• [Exercise directions] Count all lines holding "Wednesday" in the data below and say the number, nothing more.

• [Source material]
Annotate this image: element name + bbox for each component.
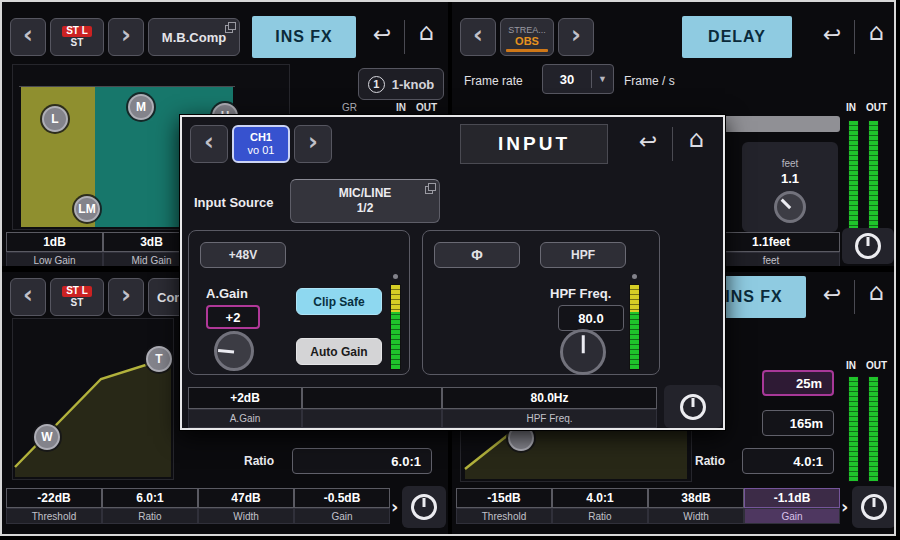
more-params-icon[interactable]: › (841, 496, 848, 517)
param-value-low-gain[interactable]: 1dB (6, 232, 103, 252)
param-value-ratio[interactable]: 6.0:1 (102, 488, 198, 508)
library-preset-button[interactable]: M.B.Comp (148, 18, 240, 56)
home-icon[interactable]: ⌂ (858, 278, 894, 306)
channel-select-button[interactable]: STREA... OBS (500, 18, 554, 56)
channel-select-button[interactable]: ST L ST (50, 278, 104, 316)
out-label: OUT (866, 360, 887, 371)
param-value-threshold[interactable]: -15dB (456, 488, 552, 508)
phantom-48v-button[interactable]: +48V (200, 242, 286, 268)
analog-gain-value-box[interactable]: +2 (206, 305, 260, 329)
channel-select-button[interactable]: CH1 vo 01 (232, 125, 290, 163)
more-params-icon[interactable]: › (391, 496, 398, 517)
one-knob-button[interactable]: 1 1-knob (358, 68, 444, 100)
hpf-freq-label: HPF Freq. (550, 286, 611, 301)
nav-separator (404, 20, 405, 54)
dropdown-arrow-icon: ▼ (591, 70, 613, 88)
channel-next-button[interactable]: › (108, 18, 144, 56)
channel-prev-button[interactable]: ‹ (10, 18, 46, 56)
home-icon[interactable]: ⌂ (408, 18, 444, 46)
home-icon[interactable]: ⌂ (678, 125, 714, 153)
width-knob[interactable]: W (34, 424, 60, 450)
param-label-low-gain: Low Gain (6, 252, 103, 266)
param-value-threshold[interactable]: -22dB (6, 488, 102, 508)
input-source-button[interactable]: MIC/LINE 1/2 (290, 179, 440, 223)
back-icon[interactable]: ↩ (364, 22, 400, 47)
preset-name-label: M.B.Comp (162, 30, 226, 45)
frame-rate-label: Frame rate (464, 74, 523, 88)
meter-clip-dot (632, 274, 637, 279)
channel-name-label: vo 01 (248, 144, 275, 157)
in-label: IN (846, 102, 856, 113)
delay-clock-tile[interactable] (842, 228, 894, 264)
input-source-label: Input Source (194, 195, 273, 210)
out-meter (868, 120, 879, 232)
delay-value-tile: feet 1.1 (742, 142, 838, 232)
analog-gain-label: A.Gain (206, 286, 248, 301)
channel-select-button[interactable]: ST L ST (50, 18, 104, 56)
channel-prev-button[interactable]: ‹ (460, 18, 496, 56)
out-label: OUT (416, 102, 437, 113)
hpf-meter (629, 284, 640, 370)
ratio-value-box[interactable]: 6.0:1 (292, 448, 432, 474)
out-meter (868, 376, 879, 482)
clock-knob-icon (861, 494, 887, 520)
channel-next-button[interactable]: › (294, 125, 332, 163)
one-knob-badge-icon: 1 (368, 76, 385, 93)
param-label-gain: Gain (294, 508, 390, 524)
param-value-width[interactable]: 38dB (648, 488, 744, 508)
channel-name-label: ST (71, 298, 84, 309)
param-value-gain[interactable]: -1.1dB (744, 488, 840, 508)
ratio-value-box[interactable]: 4.0:1 (742, 448, 834, 474)
page-title: DELAY (682, 16, 792, 58)
comp-clock-tile[interactable] (852, 486, 896, 528)
in-label: IN (396, 102, 406, 113)
analog-gain-knob[interactable] (214, 331, 254, 371)
delay-value: 1.1 (781, 171, 799, 186)
dialog-title: INPUT (460, 124, 608, 164)
delay-knob[interactable] (774, 191, 806, 223)
attack-value-box[interactable]: 25m (762, 370, 834, 396)
channel-prev-button[interactable]: ‹ (10, 278, 46, 316)
param-value-width[interactable]: 47dB (198, 488, 294, 508)
comp-clock-tile[interactable] (402, 486, 446, 528)
input-clock-tile[interactable] (664, 385, 722, 428)
mid-band-knob[interactable]: M (128, 94, 154, 120)
hpf-button[interactable]: HPF (540, 242, 626, 268)
back-icon[interactable]: ↩ (814, 22, 850, 47)
back-icon[interactable]: ↩ (814, 282, 850, 307)
mixer-screen: ‹ ST L ST › M.B.Comp INS FX ↩ ⌂ 1 1-knob… (0, 0, 896, 536)
channel-color-strip (506, 49, 548, 52)
param-value-again[interactable]: +2dB (188, 387, 302, 409)
channel-prev-button[interactable]: ‹ (190, 125, 228, 163)
release-value-box[interactable]: 165m (762, 410, 834, 436)
channel-next-button[interactable]: › (558, 18, 594, 56)
input-source-line1: MIC/LINE (339, 186, 392, 201)
param-label-cell (302, 409, 442, 428)
back-icon[interactable]: ↩ (630, 129, 666, 154)
param-label-again: A.Gain (188, 409, 302, 428)
home-icon[interactable]: ⌂ (858, 18, 894, 46)
comp-curve (13, 319, 173, 479)
param-value-ratio[interactable]: 4.0:1 (552, 488, 648, 508)
param-label-ratio: Ratio (552, 508, 648, 524)
channel-next-button[interactable]: › (108, 278, 144, 316)
clip-safe-button[interactable]: Clip Safe (296, 288, 382, 315)
page-title: INS FX (252, 16, 356, 58)
param-value-hpf[interactable]: 80.0Hz (442, 387, 657, 409)
frame-rate-value: 30 (543, 72, 591, 87)
param-value-cell[interactable] (302, 387, 442, 409)
copy-icon (225, 22, 236, 33)
hpf-freq-knob[interactable] (560, 329, 606, 375)
threshold-knob[interactable]: T (146, 346, 172, 372)
param-label-width: Width (198, 508, 294, 524)
phase-button[interactable]: Φ (434, 242, 520, 268)
low-band-knob[interactable]: L (42, 106, 68, 132)
preset-name-label: Con (157, 290, 182, 305)
auto-gain-button[interactable]: Auto Gain (296, 338, 382, 365)
param-value-gain[interactable]: -0.5dB (294, 488, 390, 508)
param-label-threshold: Threshold (456, 508, 552, 524)
low-mid-band-knob[interactable]: LM (74, 196, 100, 222)
delay-unit-label: feet (782, 158, 799, 169)
hpf-freq-value-box[interactable]: 80.0 (558, 305, 624, 331)
frame-rate-dropdown[interactable]: 30 ▼ (542, 64, 614, 94)
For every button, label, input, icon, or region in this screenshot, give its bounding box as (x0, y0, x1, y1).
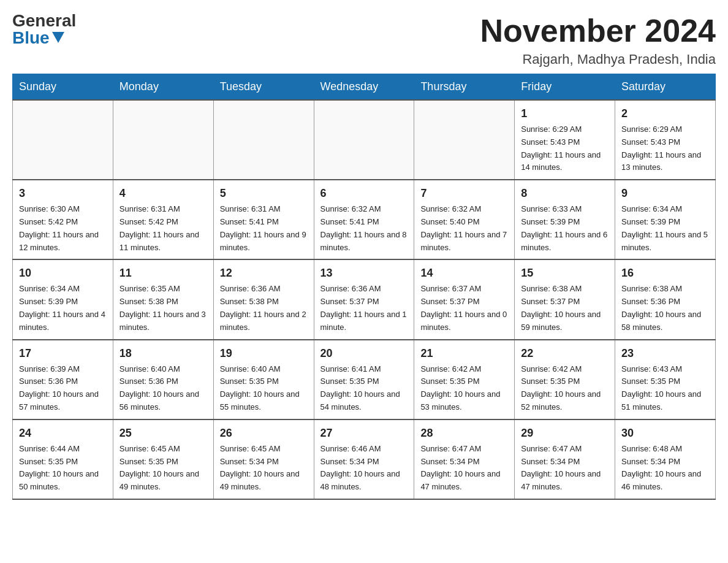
day-number: 12 (220, 265, 308, 282)
day-info: Sunrise: 6:29 AM Sunset: 5:43 PM Dayligh… (521, 123, 609, 174)
table-row (314, 100, 414, 180)
calendar-week-row: 17Sunrise: 6:39 AM Sunset: 5:36 PM Dayli… (13, 340, 716, 419)
col-wednesday: Wednesday (314, 74, 414, 101)
day-info: Sunrise: 6:48 AM Sunset: 5:34 PM Dayligh… (621, 443, 709, 494)
table-row: 11Sunrise: 6:35 AM Sunset: 5:38 PM Dayli… (113, 259, 213, 339)
table-row: 15Sunrise: 6:38 AM Sunset: 5:37 PM Dayli… (515, 259, 615, 339)
col-monday: Monday (113, 74, 213, 101)
table-row: 29Sunrise: 6:47 AM Sunset: 5:34 PM Dayli… (515, 419, 615, 499)
calendar-week-row: 24Sunrise: 6:44 AM Sunset: 5:35 PM Dayli… (13, 419, 716, 499)
table-row: 1Sunrise: 6:29 AM Sunset: 5:43 PM Daylig… (515, 100, 615, 180)
col-friday: Friday (515, 74, 615, 101)
table-row: 17Sunrise: 6:39 AM Sunset: 5:36 PM Dayli… (13, 340, 113, 419)
calendar-subtitle: Rajgarh, Madhya Pradesh, India (480, 52, 716, 67)
day-info: Sunrise: 6:29 AM Sunset: 5:43 PM Dayligh… (621, 123, 709, 174)
day-number: 10 (19, 265, 107, 282)
day-number: 18 (119, 345, 207, 362)
day-info: Sunrise: 6:42 AM Sunset: 5:35 PM Dayligh… (521, 363, 609, 414)
day-info: Sunrise: 6:32 AM Sunset: 5:40 PM Dayligh… (420, 203, 508, 254)
table-row: 18Sunrise: 6:40 AM Sunset: 5:36 PM Dayli… (113, 340, 213, 419)
table-row: 13Sunrise: 6:36 AM Sunset: 5:37 PM Dayli… (314, 259, 414, 339)
day-info: Sunrise: 6:45 AM Sunset: 5:35 PM Dayligh… (119, 443, 207, 494)
day-number: 19 (220, 345, 308, 362)
logo-triangle-icon (52, 32, 64, 43)
table-row: 7Sunrise: 6:32 AM Sunset: 5:40 PM Daylig… (414, 180, 515, 259)
table-row: 6Sunrise: 6:32 AM Sunset: 5:41 PM Daylig… (314, 180, 414, 259)
table-row: 2Sunrise: 6:29 AM Sunset: 5:43 PM Daylig… (615, 100, 716, 180)
table-row: 19Sunrise: 6:40 AM Sunset: 5:35 PM Dayli… (213, 340, 314, 419)
day-info: Sunrise: 6:38 AM Sunset: 5:36 PM Dayligh… (621, 283, 709, 334)
day-info: Sunrise: 6:47 AM Sunset: 5:34 PM Dayligh… (420, 443, 508, 494)
day-number: 4 (119, 185, 207, 202)
table-row: 22Sunrise: 6:42 AM Sunset: 5:35 PM Dayli… (515, 340, 615, 419)
table-row: 9Sunrise: 6:34 AM Sunset: 5:39 PM Daylig… (615, 180, 716, 259)
day-info: Sunrise: 6:32 AM Sunset: 5:41 PM Dayligh… (320, 203, 408, 254)
table-row (414, 100, 515, 180)
day-number: 9 (621, 185, 709, 202)
day-info: Sunrise: 6:44 AM Sunset: 5:35 PM Dayligh… (19, 443, 107, 494)
day-number: 27 (320, 425, 408, 442)
table-row (113, 100, 213, 180)
page-header: General Blue November 2024 Rajgarh, Madh… (12, 12, 716, 67)
day-number: 24 (19, 425, 107, 442)
day-info: Sunrise: 6:42 AM Sunset: 5:35 PM Dayligh… (420, 363, 508, 414)
day-number: 23 (621, 345, 709, 362)
table-row: 5Sunrise: 6:31 AM Sunset: 5:41 PM Daylig… (213, 180, 314, 259)
day-number: 8 (521, 185, 609, 202)
day-info: Sunrise: 6:40 AM Sunset: 5:35 PM Dayligh… (220, 363, 308, 414)
table-row: 8Sunrise: 6:33 AM Sunset: 5:39 PM Daylig… (515, 180, 615, 259)
col-sunday: Sunday (13, 74, 113, 101)
table-row: 23Sunrise: 6:43 AM Sunset: 5:35 PM Dayli… (615, 340, 716, 419)
table-row: 24Sunrise: 6:44 AM Sunset: 5:35 PM Dayli… (13, 419, 113, 499)
table-row: 12Sunrise: 6:36 AM Sunset: 5:38 PM Dayli… (213, 259, 314, 339)
day-info: Sunrise: 6:36 AM Sunset: 5:38 PM Dayligh… (220, 283, 308, 334)
table-row: 20Sunrise: 6:41 AM Sunset: 5:35 PM Dayli… (314, 340, 414, 419)
day-info: Sunrise: 6:34 AM Sunset: 5:39 PM Dayligh… (19, 283, 107, 334)
day-info: Sunrise: 6:43 AM Sunset: 5:35 PM Dayligh… (621, 363, 709, 414)
calendar-week-row: 10Sunrise: 6:34 AM Sunset: 5:39 PM Dayli… (13, 259, 716, 339)
day-info: Sunrise: 6:41 AM Sunset: 5:35 PM Dayligh… (320, 363, 408, 414)
day-number: 25 (119, 425, 207, 442)
calendar-week-row: 1Sunrise: 6:29 AM Sunset: 5:43 PM Daylig… (13, 100, 716, 180)
calendar-week-row: 3Sunrise: 6:30 AM Sunset: 5:42 PM Daylig… (13, 180, 716, 259)
table-row: 4Sunrise: 6:31 AM Sunset: 5:42 PM Daylig… (113, 180, 213, 259)
table-row: 3Sunrise: 6:30 AM Sunset: 5:42 PM Daylig… (13, 180, 113, 259)
table-row: 21Sunrise: 6:42 AM Sunset: 5:35 PM Dayli… (414, 340, 515, 419)
col-saturday: Saturday (615, 74, 716, 101)
table-row (13, 100, 113, 180)
day-number: 28 (420, 425, 508, 442)
day-number: 3 (19, 185, 107, 202)
day-info: Sunrise: 6:31 AM Sunset: 5:42 PM Dayligh… (119, 203, 207, 254)
day-info: Sunrise: 6:40 AM Sunset: 5:36 PM Dayligh… (119, 363, 207, 414)
day-info: Sunrise: 6:36 AM Sunset: 5:37 PM Dayligh… (320, 283, 408, 334)
day-info: Sunrise: 6:38 AM Sunset: 5:37 PM Dayligh… (521, 283, 609, 334)
table-row (213, 100, 314, 180)
day-number: 26 (220, 425, 308, 442)
table-row: 27Sunrise: 6:46 AM Sunset: 5:34 PM Dayli… (314, 419, 414, 499)
table-row: 10Sunrise: 6:34 AM Sunset: 5:39 PM Dayli… (13, 259, 113, 339)
day-number: 7 (420, 185, 508, 202)
day-number: 30 (621, 425, 709, 442)
table-row: 28Sunrise: 6:47 AM Sunset: 5:34 PM Dayli… (414, 419, 515, 499)
table-row: 14Sunrise: 6:37 AM Sunset: 5:37 PM Dayli… (414, 259, 515, 339)
day-number: 29 (521, 425, 609, 442)
day-number: 13 (320, 265, 408, 282)
day-number: 11 (119, 265, 207, 282)
title-block: November 2024 Rajgarh, Madhya Pradesh, I… (480, 12, 716, 67)
day-info: Sunrise: 6:30 AM Sunset: 5:42 PM Dayligh… (19, 203, 107, 254)
day-number: 22 (521, 345, 609, 362)
day-number: 5 (220, 185, 308, 202)
logo-blue-text: Blue (12, 29, 64, 47)
table-row: 16Sunrise: 6:38 AM Sunset: 5:36 PM Dayli… (615, 259, 716, 339)
day-number: 17 (19, 345, 107, 362)
table-row: 25Sunrise: 6:45 AM Sunset: 5:35 PM Dayli… (113, 419, 213, 499)
table-row: 26Sunrise: 6:45 AM Sunset: 5:34 PM Dayli… (213, 419, 314, 499)
day-number: 16 (621, 265, 709, 282)
day-info: Sunrise: 6:45 AM Sunset: 5:34 PM Dayligh… (220, 443, 308, 494)
day-info: Sunrise: 6:31 AM Sunset: 5:41 PM Dayligh… (220, 203, 308, 254)
day-number: 1 (521, 105, 609, 122)
calendar-table: Sunday Monday Tuesday Wednesday Thursday… (12, 74, 716, 500)
day-number: 21 (420, 345, 508, 362)
col-tuesday: Tuesday (213, 74, 314, 101)
col-thursday: Thursday (414, 74, 515, 101)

• [Problem solution] 2